From Egloshayle the road ran north-eastward to St Kew Highway, with St Kew itself standing back from it. And within a circle of five or ten miles were the villages through which he had been driven as a small child in his father’s carriage and later ridden his own horse – Blisand, Penpont, Michaelstow and Camelford, all skirting Bodmin Moor… He remembered rides from Camelford across the Moors to the two great peaks of Roughtor and Brown Willy, towering nearly 1,400 feet over the surrounding countryside as if the guardians of all Cornwall.

And Gianna would be at St Kew within a few days with his father and mother…

Southwick, standing in front of him, had obviously just asked a question, which he repeated as Ramage looked at him blankly.

‘Grating or capstan, sir?’

‘What?’

The Master had seen the Lizard disappear from view too often not to guess Ramage’s thoughts were either on his home beyond the Lizard or of the Marchesa, and he rephrased the question.

‘The floggings tomorrow, sir: shall we use a grating or the capstan?’

‘Capstan,’ Ramage said automatically, and Southwick thanked him and walked away.

Why choose the capstan? He’d replied without thinking but answered his own question at once. In larger ships it was usual to take one of the gratings covering a hatch and stand it vertically against the bulwark or the fo’c’sle bulkhead. The man to be flogged was made to stand spreadeagled against the grating, and his hands and feet were lashed to it, the gridded wooden bars making it easy to pass the seizings. Because he was held hard up against the gratings, Ramage had noticed, he could not move an inch to absorb any of the crushing weight of the blows.

But using the capstan, a common practice in smaller ships, was different. The capstan bars, each six feet long, were slotted into the capstan to project horizontally, like the spokes of a wheel lying on its side, at the height of a man’s chest – at just the right height to push against.

For flogging, only one bar was shipped and the man stood as though pushing, only his chest was hard up against the bar, his arms stretched along it on either side.

He was then secured to it by seizings round his wrists and just above his elbows; but the rest of his body was free: he could, by arching his back, move an inch or so, just enough to ride the lash.

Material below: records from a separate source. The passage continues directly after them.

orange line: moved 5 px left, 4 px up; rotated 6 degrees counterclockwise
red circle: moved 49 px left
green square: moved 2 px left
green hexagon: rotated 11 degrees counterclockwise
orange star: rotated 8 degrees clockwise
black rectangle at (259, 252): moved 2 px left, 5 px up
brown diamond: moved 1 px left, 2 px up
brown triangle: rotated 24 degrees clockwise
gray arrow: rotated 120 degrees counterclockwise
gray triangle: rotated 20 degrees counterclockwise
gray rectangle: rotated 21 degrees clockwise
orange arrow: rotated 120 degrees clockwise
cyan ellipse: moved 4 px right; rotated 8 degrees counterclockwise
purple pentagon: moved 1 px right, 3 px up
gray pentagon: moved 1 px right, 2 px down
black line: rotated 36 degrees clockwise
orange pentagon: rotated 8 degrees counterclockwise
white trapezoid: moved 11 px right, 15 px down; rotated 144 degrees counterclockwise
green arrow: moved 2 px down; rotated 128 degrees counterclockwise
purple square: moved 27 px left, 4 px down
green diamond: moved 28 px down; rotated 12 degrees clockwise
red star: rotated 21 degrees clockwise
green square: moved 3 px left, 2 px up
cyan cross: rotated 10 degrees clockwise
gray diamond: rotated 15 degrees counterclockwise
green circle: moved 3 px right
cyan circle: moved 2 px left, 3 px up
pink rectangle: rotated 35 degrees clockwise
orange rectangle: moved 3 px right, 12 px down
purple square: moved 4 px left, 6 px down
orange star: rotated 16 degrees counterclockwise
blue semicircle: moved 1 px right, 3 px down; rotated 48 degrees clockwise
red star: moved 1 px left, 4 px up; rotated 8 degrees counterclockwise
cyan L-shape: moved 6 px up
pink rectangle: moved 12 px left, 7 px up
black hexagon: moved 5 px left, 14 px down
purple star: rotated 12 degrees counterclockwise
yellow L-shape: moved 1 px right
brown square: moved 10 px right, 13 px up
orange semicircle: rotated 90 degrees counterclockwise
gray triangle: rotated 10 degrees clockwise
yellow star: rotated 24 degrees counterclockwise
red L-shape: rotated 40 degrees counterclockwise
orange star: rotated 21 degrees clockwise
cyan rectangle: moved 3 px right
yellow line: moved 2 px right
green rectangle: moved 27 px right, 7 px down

Little enough, but perhaps it helped.

Evan Evans was putting a baize bag down on the deck after completing the second cat and picking up the third handle. And down below, guarded by Marines, Dyson, Brookland and Harris would be… Ramage began pacing the deck again, wishing for once Southwick was walking with him, prattling away about nothing in particular.

 

CHAPTER SEVEN

Next morning after the bosun’s calls shrilled and the order was passed – and obeyed – for ‘All hands aft to witness punishment’, Ramage went up on deck in his best uniform, sword at his side, to be greeted by Southwick, similarly dressed.

The capstan was midway between the wheel and the mainmast, instead of right forward, as in larger ships. Being set aft meant it could be used for hoisting the heavy lower yards as well as for weighing anchor.

The Marines were already drawn up in two files, one on each side of the capstan, with the ship’s company formed in a three-sided square round it, the fourth side being the quarterdeck.